Die schnelle und billige Vervielfältigung von Büchern und die Standardisierung von Texten machten das auf der Welt vorhandene Wissen im 15. und 16. Jahrhundert ubiquitär in Bibliotheken verfügbar. Nicht nur Bibeln und religiöse und kanonische Texte wurden gedruckt, sondern alle verfügbaren Texte der philosophischen und naturwissenschaftlichen Tradition. Darüber hinaus entstanden praktische Anleitungen für gewerbliche Disziplinen, die auf diese Weise ihre Standards vor-geschrieben bekamen. Die Handelszentren erzeugten einen hohen Bedarf an normgerechten schriftlichen Materialien – Rechnungen, Verträge, Ablaßzettel, täglich veränderte Verordnungen.
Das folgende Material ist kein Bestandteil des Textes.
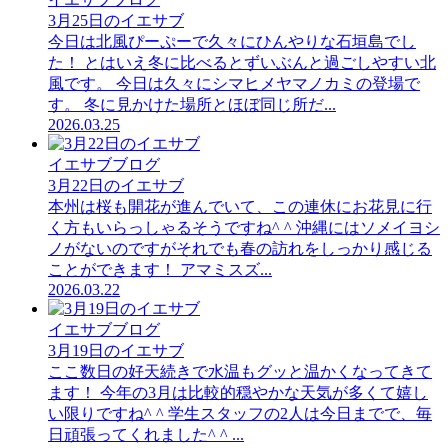
3月25日のイエサブ
今日は北風ぴーぷーで久々にひんやりな石垣島でし
た！ とはいえ冬に比べるとずいぶんと過ごしやすい北
風です。 今日は久々にシマヒメヤマノカミの登場で
す。 冬に見かけた場所とほぼ同じ所だ...
2026.03.25
イエサブブログ
3月22日のイエサブ
本州は桜も開花が進んでいて、この連休にお花見に行
く方もいらっしゃるそうですね^ ^ 沖縄にはソメイヨシ
ノがないのですがそれでも春の訪れをしっかり感じる
ことができます！ アマミスズ...
2026.03.22
イエサブブログ
3月19日のイエサブ
ここ数日の好天続きで水温もグッと温かくなってきて
ます！ 今年の3月は比較的穏やかな天気が多くて嬉し
い限りですね^ ^ 学生スタッフの2人は今日までで、毎
日頑張ってくれました^ ^ ...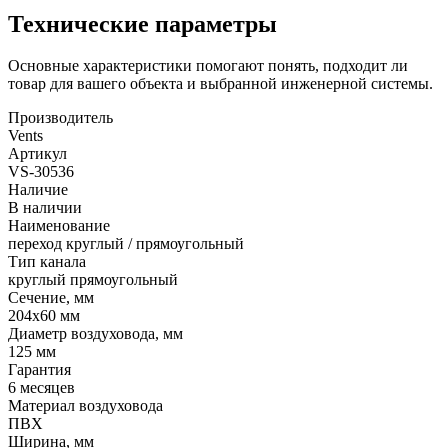
Технические параметры
Основные характеристики помогают понять, подходит ли
товар для вашего объекта и выбранной инженерной системы.
Производитель
Vents
Артикул
VS-30536
Наличие
В наличии
Наименование
переход круглый / прямоугольный
Тип канала
круглый прямоугольный
Сечение, мм
204x60 мм
Диаметр воздуховода, мм
125 мм
Гарантия
6 месяцев
Материал воздуховода
ПВХ
Ширина, мм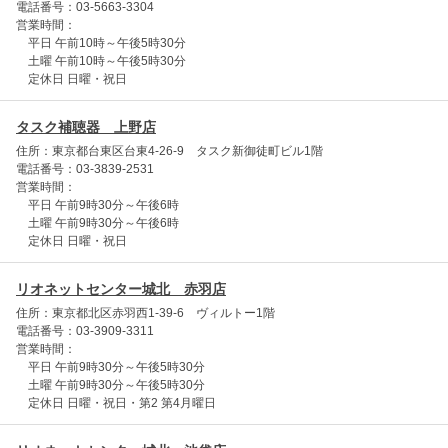
電話番号：03-5663-3304
営業時間：
平日 午前10時～午後5時30分
土曜 午前10時～午後5時30分
定休日 日曜・祝日
タスク補聴器 上野店
住所：東京都台東区台東4-26-9 タスク新御徒町ビル1階
電話番号：03-3839-2531
営業時間：
平日 午前9時30分～午後6時
土曜 午前9時30分～午後6時
定休日 日曜・祝日
リオネットセンター城北 赤羽店
住所：東京都北区赤羽西1-39-6 ヴィルトー1階
電話番号：03-3909-3311
営業時間：
平日 午前9時30分～午後5時30分
土曜 午前9時30分～午後5時30分
定休日 日曜・祝日・第2 第4月曜日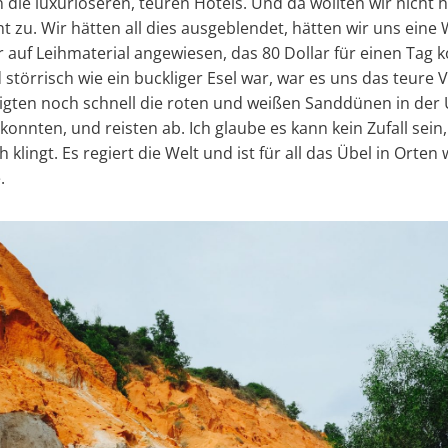
die luxuriöseren, teuren Hotels. Und da wollten wir nicht h
ht zu. Wir hätten all dies ausgeblendet, hätten wir uns ein
 auf Leihmaterial angewiesen, das 80 Dollar für einen Tag k
störrisch wie ein buckliger Esel war, war es uns das teure
igten noch schnell die roten und weißen Sanddünen in der
onnten, und reisten ab. Ich glaube es kann kein Zufall sei
klingt. Es regiert die Welt und ist für all das Übel in Orten 
.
Die Gutenberg-Wende in der Schriftkultur war die Voraussetzung für die Wirksamkeit der kopernikanischen. Sie diente nicht nur den Wissenschaften mit der Zusammenfassung allen bekannten Wissens, sondern erzeugt darüber hinaus neue Wissenschaftszweige, z. B. die Botanik, deren Pflanzendarstellung der Buchdruck jetzt eine Eindeutigkeit und Genauigkeit abverlangte, die sich bislang mit der künstlerischen Willkür und Beliebigkeit der Zeichner und Maler vermengte. Dürers physiognomische Holzschnitte, die allesamt für Buchveröffentlichungen angefertigt wurden, waren im Verein mit seinen theoretischen und didaktischen Schriften maßstabsetzend für die Verbreitung der wissenschaftlichen Naturerkenntnis.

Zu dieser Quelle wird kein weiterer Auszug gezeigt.